Elle précise que le bénéfice de l’aide était accordé sur la base du revenu net professionnel de l’avocat en 2019 puisque celui-ci n’était pas connu au moment de l’envoi de sa demande de secours.
Par ailleurs, la demande d’aide complémentaire covid 1 ne peut être dissociée de la demande initiale.
Enfin, [R] [N] connaissait le montant de ses revenus avant le versement de chacune des deux aides.
Elle aurait dû évidemment signaler sa situation avant même le versement des aides.
En réplique, [R] [N] a fait valoir qu’elle refusait de rembourser l’aide complémentaire de 1000 euros alors qu’elle n’avait pas sollicité cette aide contrairement à l’aide sollicitée le 27 avril 2020. Par ailleurs, il appartenait à la [5] de vérifier le montant de ses revenus de 2019 avant le versement de cette aide complémentaire alors qu’elle connaissait le montant des dits revenus.
L’intention libérale de la [5] dans le versement de cette somme est donc parfaitement caractérisée au des articles 893 et 894 du Code civil. Il ne s’agit donc pas d’une somme indue.
A titre subsidiaire, et à défaut pour la [5] d’avoir vérifier le montant de ses revenus qu’elle ne pouvait pas ignorer lors du versement des aides, celle-ci a commis une faute devant entrainer l’annulation ou la limitation significative du montant de la créance de restitution de la [5].
En outre, sa situation en 2020 a été plus que difficile alors qu’elle était en déficit.
Elle a néanmoins procédé au remboursement de la somme de 1000 euros puisqu’elle l’avait demandée alors qu’elle n’y avait pas droit.
Cela étant, les incessantes relances de la [5] lui ont causé un important préjudice moral et matériel pour lequel elle demande une réparation à hauteur de la somme de 2000 euros.
Enfin, la somme de 1000 euros constituant une aide, autrement dit une subvention, il ne peut être appliqué les intérêts légaux.
En tout état de cause, elle n’est pas opposée à l’octroi de délai dans l’hypothèque d’une condamnation à restitution.
Dans tous les cas, elle demande la condamnation de la [5] à lui verser la somme de 1000 euros au titre de ses frais irrépétibles outre les dépens.
SUR CE
En application des dispositions de l’article 9 du Code de procédure civile, il incombe à chaque partie de prouver conformément à la loi les faits nécessaires au succès de sa prétention.
Aux termes des dispositions de l’article 1302-1 du Code civil « celui qui reçoit par erreur ou sciemment ce qui ne lui est pas dû doit le restituer à celui de qui il l’a indûment perçu ».
En l’espèce, il est incontestable que l’emailing de la [5] concernant le versement d’une aide complémentaire de 1000 euros faisait expressément référence à l’aide initiale de 1000 euros de sorte que l’aide complémentaire était évidemment soumise aux mêmes critères d’attribution soit, des conditions de revenus inférieurs à 25 000 euros, les deux aides étant ainsi indissociables.
Ces conditions n’étant pas remplies lors du versement des deux aides, la demande de remboursement de la [5] est légitime, sachant qu’il ne peut être valablement reproché à cette dernière l’absence de vérification du montant des revenus des bénéficiaires lors du versement, un décalage existant forcément entre la déclaration de revenus et cette possibilité de vérification.
Il appartenait donc à [R] [N] de vérifier si l’attribution de ces aides correspondait à sa situation.

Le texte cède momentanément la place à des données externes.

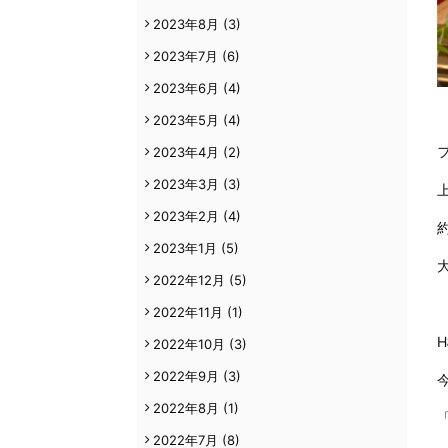
2023年8月
(3)
2023年7月
(6)
2023年6月
(4)
2023年5月
(4)
2023年4月
(2)
2023年3月
(3)
2023年2月
(4)
2023年1月
(5)
2022年12月
(5)
2022年11月
(1)
2022年10月
(3)
2022年9月
(3)
2022年8月
(1)
2022年7月
(8)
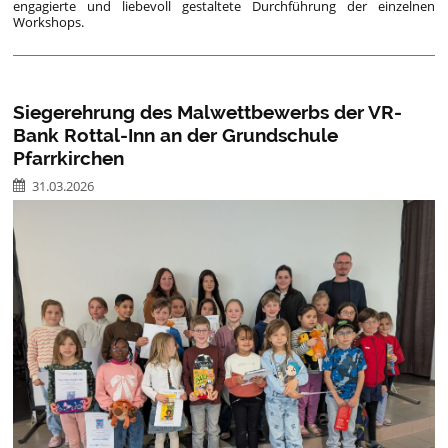
engagierte und liebevoll gestaltete Durchführung der einzelnen
Workshops.
Siegerehrung des Malwettbewerbs der VR-
Bank Rottal-Inn an der Grundschule
Pfarrkirchen
31.03.2026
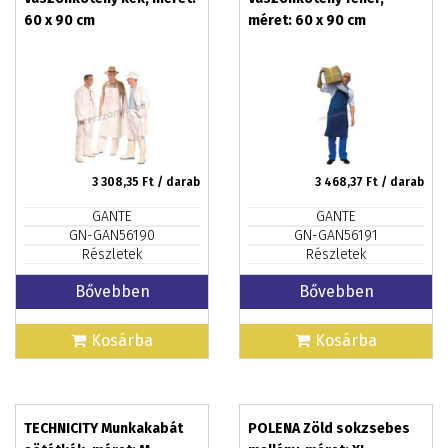
60 x 90 cm
méret: 60 x 90 cm
3 308,35
Ft / darab
3 468,37
Ft / darab
GANTE
GANTE
GN-GAN56190
GN-GAN56191
Részletek
Részletek
Bővebben
Bővebben
Kosárba
Kosárba
TECHNICITY Munkakabát
POLENA Zöld sokzsebes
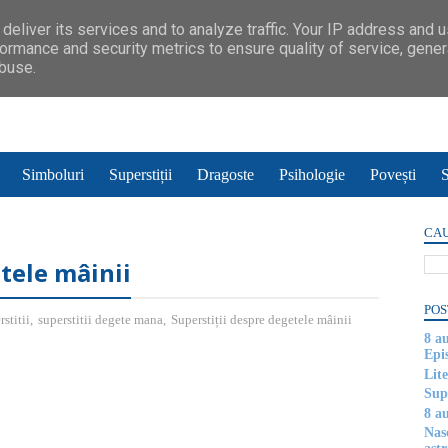
deliver its services and to analyze traffic. Your IP address and 
ormance and security metrics to ensure quality of service, gene
abuse.
Simboluri
Superstiții
Dragoste
Psihologie
Povești
S
CAU
tele mâinii
POS
rstitii
,
superstitii degete mana
,
Superstiții despre degetele mâinii
8 a
Epi
Lite
Supe
8 au
Nas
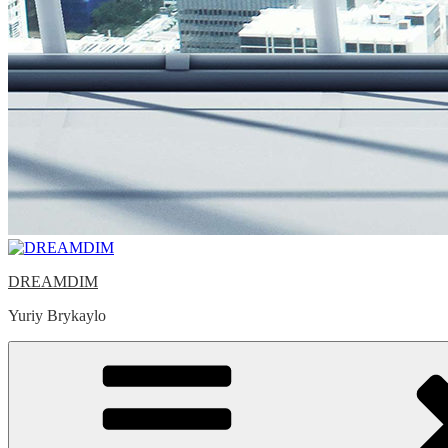
DREAMDIM
Yuriy Brykaylo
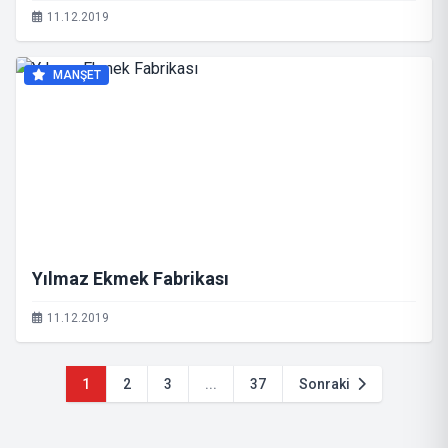
11.12.2019
MANŞET
Yılmaz Ekmek Fabrikası
11.12.2019
1
2
3
...
37
Sonraki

En conséquence, [R] [N] sera condamnée à payer à la [4] la somme de 1000 euros avec intérêts au taux légal à compter du 4 mai 2022, date de la mise en demeure, la demande de délais étant rejetée faute pour [R] [N] de justifier de sa situation financière actuelle.

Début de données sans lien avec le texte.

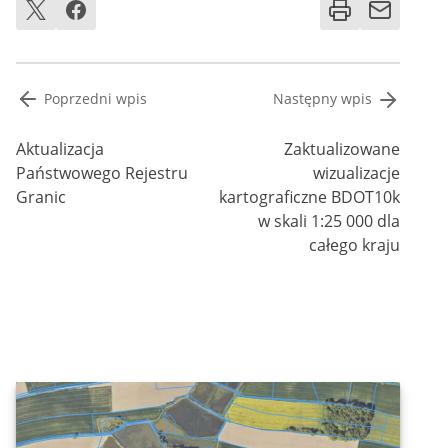
Nawigacja
Poprzedni wpis
Następny wpis
wpisu
Aktualizacja
Zaktualizowane
Państwowego Rejestru
wizualizacje
Granic
kartograficzne BDOT10k
w skali 1:25 000 dla
całego kraju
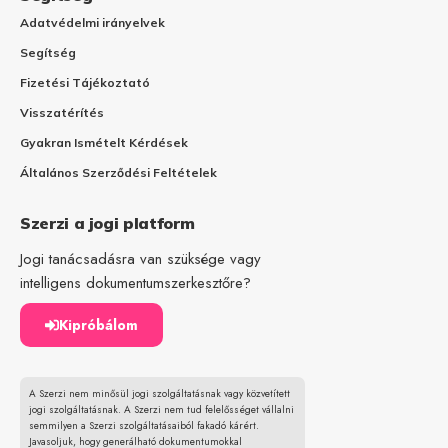
Adatvédelmi irányelvek
Segítség
Fizetési Tájékoztató
Visszatérítés
Gyakran Ismételt Kérdések
Általános Szerződési Feltételek
Szerzi a jogi platform
Jogi tanácsadásra van szüksége vagy
intelligens dokumentumszerkesztőre?
Kipróbálom
A Szerzi nem minősül jogi szolgáltatásnak vagy közvetített
jogi szolgáltatásnak. A Szerzi nem tud felelősséget vállalni
semmilyen a Szerzi szolgáltatásaiból fakadó kárért.
Javasoljuk, hogy generálható dokumentumokkal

Par ailleurs, il ne peut être également reproché à la [5] d’avoir effectué de nombreuses démarches pour récupérer cette somme, ces démarches ressortant de sa mission.
La demande de dommages-intérêts sera donc rejetée.
Il ne parait pas inéquitable que chacune des parties conserve ses frais irrépétibles à sa charge.
[R] [N], succombant, sera condamnée en tous les dépens.
PAR CES MOTIFS :
Le Tribunal, statuant par jugement rendu contradictoirement, en dernier ressort, mis à la disposition du greffe :
Condamne [R] [N] à payer à la [4] la somme de 1000 euros avec intérêts au taux légal à compter du 4 mai 2022, date de la mise en demeure ;
Déboute les parties du surplus de leurs demandes ;
Condamne [R] [N] aux entiers dépens.